As the temperature outside begins to drop, condensation build up can become an issue for homeowners. Condensation occurs when the water vapour comes into contact with a colder surface then the surrounding air. This is commonly found on the inside of windows of older homes as the glass allows the heat from the room to pass through and often becomes the room’s coldest surface.
Everyday activities – such as boiling the kettle, washing dishes and bathing – can create water vapour, which when the temperature outside is lower, can lead to condensation on windows, doors and other glass surfaces. While you can’t control the elements outside, there are steps you can take inside to minimise the risk of condensation. MyGlazing.com, the independent glass and glazing advice site for homeowners, explain how.
1. Upgrade your glazing
As condensation only forms on surfaces colder than the surrounding air, double or triple glazing can greatly reduce it as it allows the inner glass of the window to retain heat – and a warmer glass surface means less risk of condensation. Energy efficient glazing reduces the amount of heat that can pass through the glazing unit, meaning the outer pane remains cold, and as the dew point of the outside air occurs, the vapour condenses upon this surface, instead of internally. As such, replacing your windows to more energy efficient glazing can be a long term solution to the problem which, if left untreated, can lead to more damaging problems such as damp and wood rot. Double or triple glazed windows are also designed to reduce the loss of heat from a room, which is an extra bonus!
2. Consider the ventilation in your home
Ventilation is the exchange of air between the interior and exterior of a building. Something as simple as ensuring doors and windows are opened regularly to allow the rapid exchange of air, or a more long term solution such as fitting vents between rooms around the home to encourage the circulation of air, will help water vapour evaporate, preventing condensation. Vents should be fitted approximately 1.7 meters off the ground to avoid drafts. If you have ventilation systems such as air conditioning units or extractor fans, make sure these are working efficiently and not being blocked by dust or debris – a common problem with fans.

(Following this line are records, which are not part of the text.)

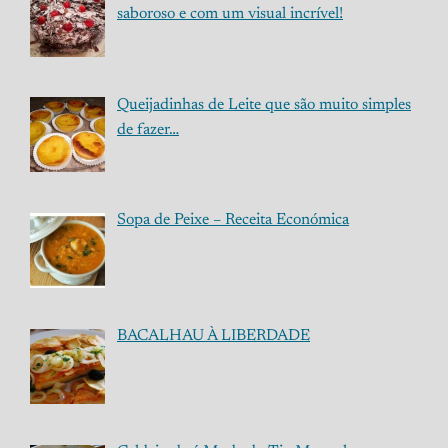
saboroso e com um visual incrível!
Queijadinhas de Leite que são muito simples
de fazer…
Sopa de Peixe – Receita Económica
BACALHAU À LIBERDADE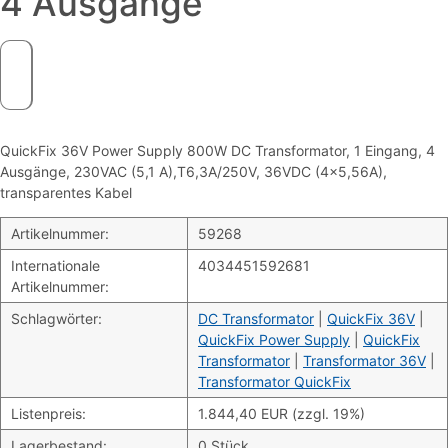
4 Ausgänge
QuickFix 36V Power Supply 800W DC Transformator, 1 Eingang, 4
Ausgänge, 230VAC (5,1 A),T6,3A/250V, 36VDC (4×5,56A),
transparentes Kabel
Artikelnummer:
59268
Internationale
4034451592681
Artikelnummer:
Schlagwörter:
DC Transformator
|
QuickFix 36V
|
QuickFix Power Supply
|
QuickFix
Transformator
|
Transformator 36V
|
Transformator QuickFix
Listenpreis:
1.844,40 EUR (zzgl. 19%)
Lagerbestand:
0 Stück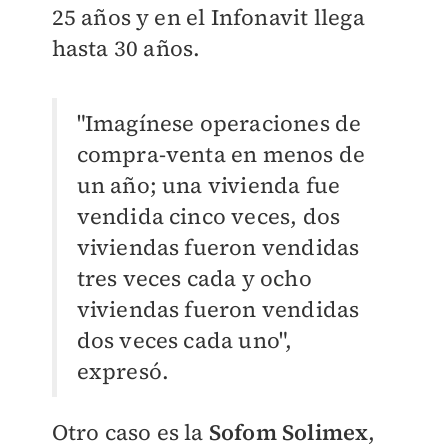
25 años y en el Infonavit llega
hasta 30 años.
"Imagínese operaciones de
compra-venta en menos de
un año; una vivienda fue
vendida cinco veces, dos
viviendas fueron vendidas
tres veces cada y ocho
viviendas fueron vendidas
dos veces cada uno",
expresó.
Otro caso es la
Sofom
Solimex
,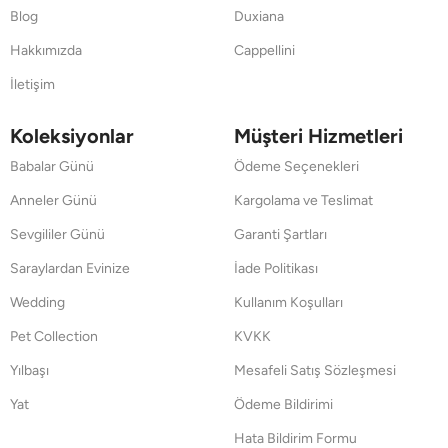
Blog
Duxiana
Hakkımızda
Cappellini
İletişim
Koleksiyonlar
Müşteri Hizmetleri
Babalar Günü
Ödeme Seçenekleri
Anneler Günü
Kargolama ve Teslimat
Sevgililer Günü
Garanti Şartları
Saraylardan Evinize
İade Politikası
Wedding
Kullanım Koşulları
Pet Collection
KVKK
Yılbaşı
Mesafeli Satış Sözleşmesi
Yat
Ödeme Bildirimi
Hata Bildirim Formu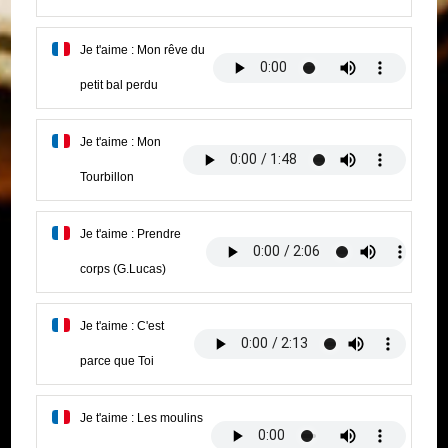
Je t'aime : Mon rêve du
petit bal perdu
Je t'aime : Mon
Tourbillon
Je t'aime : Prendre
corps (G.Lucas)
Je t'aime : C'est
parce que Toi
Je t'aime : Les moulins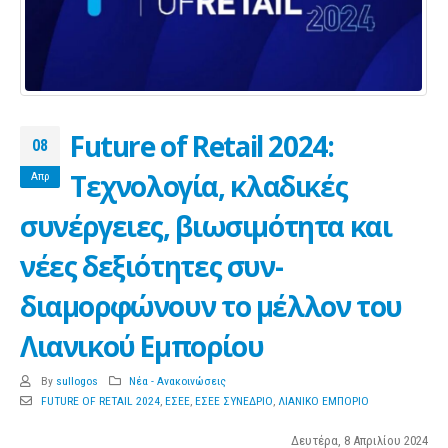
Future of Retail 2024:
08
Τεχνολογία, κλαδικές
Απρ
συνέργειες, βιωσιμότητα και
νέες δεξιότητες συν-
διαμορφώνουν το μέλλον του
Λιανικού Εμπορίου
By
sullogos
Νέα - Ανακοινώσεις
FUTURE OF RETAIL 2024
,
ΕΣΕΕ
,
ΕΣΕΕ ΣΥΝΕΔΡΙΟ
,
ΛΙΑΝΙΚΟ ΕΜΠΟΡΙΟ
Δευτέρα, 8 Απριλίου 2024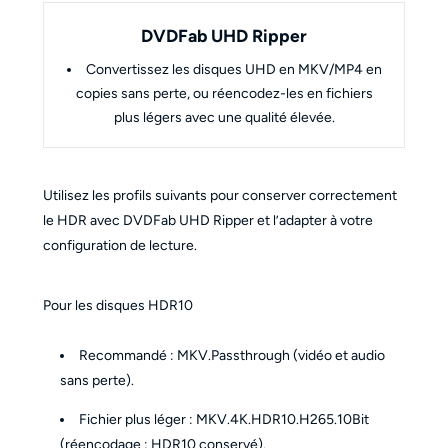
DVDFab UHD Ripper
Convertissez les disques UHD en MKV/MP4 en
copies sans perte, ou réencodez-les en fichiers
plus légers avec une qualité élevée.
Utilisez les profils suivants pour conserver correctement
le HDR avec DVDFab UHD Ripper et l’adapter à votre
configuration de lecture.
Pour les disques HDR10
Recommandé : MKV.Passthrough (vidéo et audio
sans perte).
Fichier plus léger : MKV.4K.HDR10.H265.10Bit
(réencodage ; HDR10 conservé).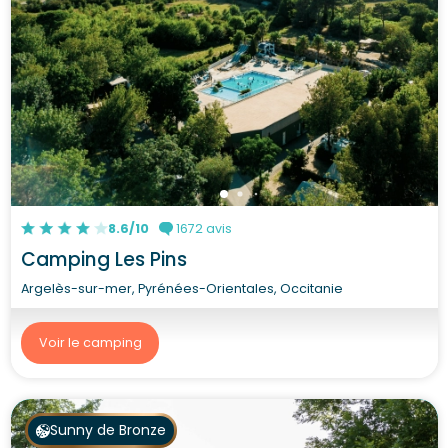
8.6/10
1672 avis
Camping Les Pins
Argelès-sur-mer, Pyrénées-Orientales, Occitanie
Voir le camping
Sunny de Bronze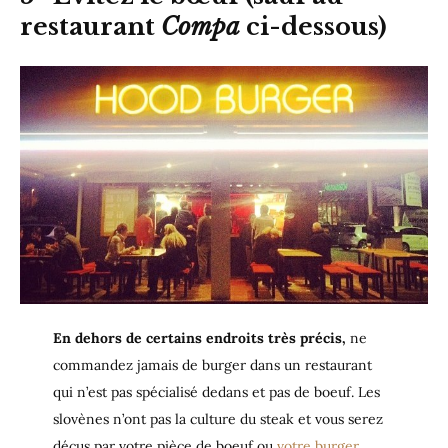
restaurant
Compa
ci-dessous)
En dehors de certains endroits très précis,
ne
commandez jamais de burger dans un restaurant
qui n’est pas spécialisé dedans et pas de boeuf. Les
slovènes n’ont pas la culture du steak et vous serez
déçus par votre pièce de boeuf ou
votre burger.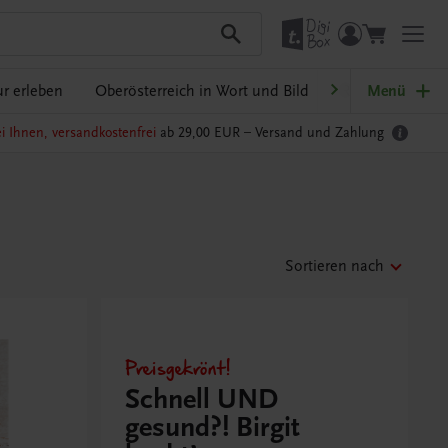
r erleben
Oberösterreich in Wort und Bild
Ratgeber Schulp
Menü
i Ihnen, versandkostenfrei
ab 29,00 EUR –
Versand und Zahlung
Sortieren nach
Preisgekrönt!
Schnell UND
gesund?! Birgit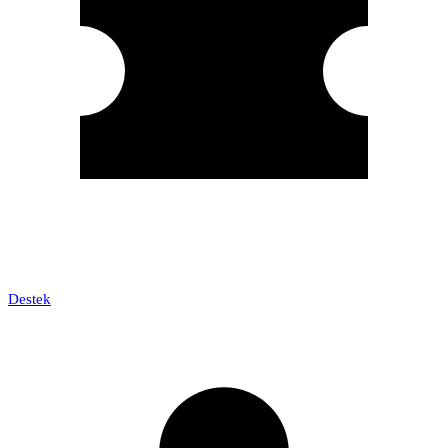
Destek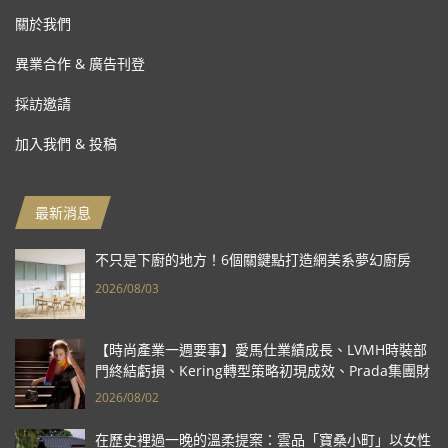
關於我們
異業合作 & 廣告刊登
採訪邀請
加入我們 & 投稿
最新消息
不只是下廚的地方！6個關鍵點打造網美系夢幻廚房
2026/08/03
【時尚產業一週要事】愛馬仕業績成長、LVMH時裝部
門終結虧損、Kering轉型策略初現成效、Prada集團財
報亮眼
2026/08/02
在歷史裡過一晚的溫柔提案：雲品「寶桑小町」以女性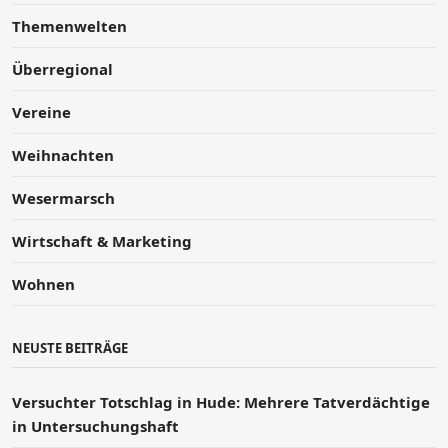
Themenwelten
Überregional
Vereine
Weihnachten
Wesermarsch
Wirtschaft & Marketing
Wohnen
NEUSTE BEITRÄGE
Versucht­er Totschlag in Hude: Mehrere Tatverdächtige
in Untersuchungshaft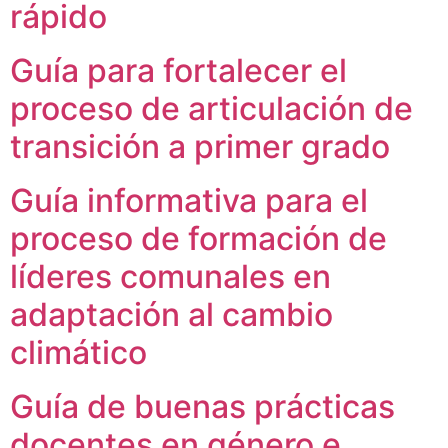
rápido
Guía para fortalecer el
proceso de articulación de
transición a primer grado
Guía informativa para el
proceso de formación de
líderes comunales en
adaptación al cambio
climático
Guía de buenas prácticas
docentes en género e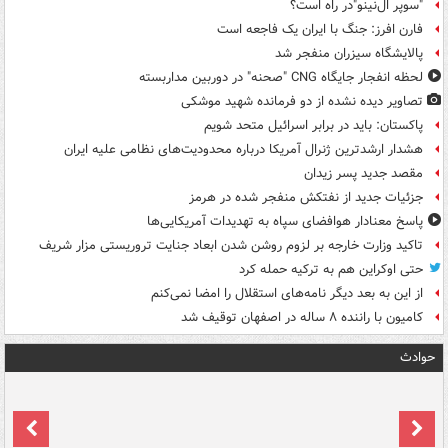
"سوپر ال‌نینو"در راه است؟
فارن افرز: جنگ با ایران یک فاجعه است
پالایشگاه سیزران منفجر شد
لحظه انفجار جایگاه CNG "صحنه" در دوربین مداربسته
تصاویر دیده‌ نشده از دو فرمانده شهید موشکی
پاکستان: باید در برابر اسرائیل متحد شویم
هشدار ارشدترین ژنرال آمریکا درباره محدودیت‌های نظامی علیه ایران
مقصد جدید پسر زیدان
جزئیات جدید از نفتکش منفجر شده در هرمز
پاسخ معنادار هوافضای سپاه به تهدیدات آمریکایی‌ها
تاکید وزارت خارجه بر لزوم روشن شدن ابعاد جنایت تروریستی مزار شریف
حتی اوکراین هم به ترکیه حمله کرد
از این به بعد دیگر نامه‌های استقلال را امضا نمی‌کنم
کامیون با راننده ۸ ساله در اصفهان توقیف شد
حوادث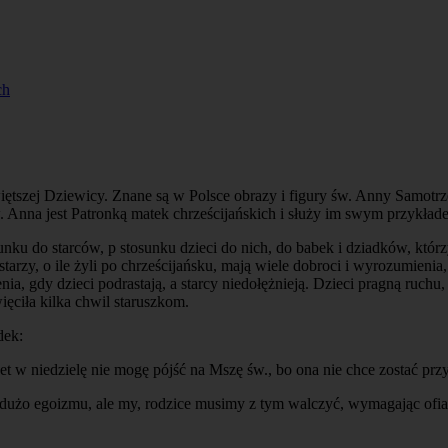
ch
iętszej Dziewicy. Znane są w Polsce obrazy i figury św. Anny Samotrz
. Anna jest Patronką matek chrześcijańskich i służy im swym przykład
nku do starców, p stosunku dzieci do nich, do babek i dziadków, któ
starzy, o ile żyli po chrześcijańsku, mają wiele dobroci i wyrozumienia
enia, gdy dzieci podrastają, a starcy niedołężnieją. Dzieci pragną ruchu
ęciła kilka chwil staruszkom.
dek:
t w niedzielę nie mogę pójść na Mszę św., bo ona nie chce zostać prz
 dużo egoizmu, ale my, rodzice musimy z tym walczyć, wymagając ofiar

3. Increase the temperature
By turning the heating up a few degrees you can encourage a more rapid evaporation of water vapour in the air. The quicker the water evaporates, the less chance there is of it sitting on windows and other colder surfaces.
4. Fit draft excluders
By draft proofing internal doors you can prevent the movement of air with high water vapour content. Keep in mind that water vapour does not remain in the room where it is first generated, but tends to migrate all over the home as air pressure in the original room may be higher than elsewhere, and so the moist air will be forced out into rooms with a lower pressure. For example, draft proofing the bathroom door will prevent steam from building up in the hall, which may have surfaces more likely to suffer from damp, such as carpets and wallpaper.
5. Think about your curtains
Curtains can trap warm, water vapour-heavy air between the room and the window which will lead to a build-up of condensation on the glass. Ensure curtains are at least 15cm to 20cm away from window glass to allow free movement of warm air and prevent damp building up on the fabric.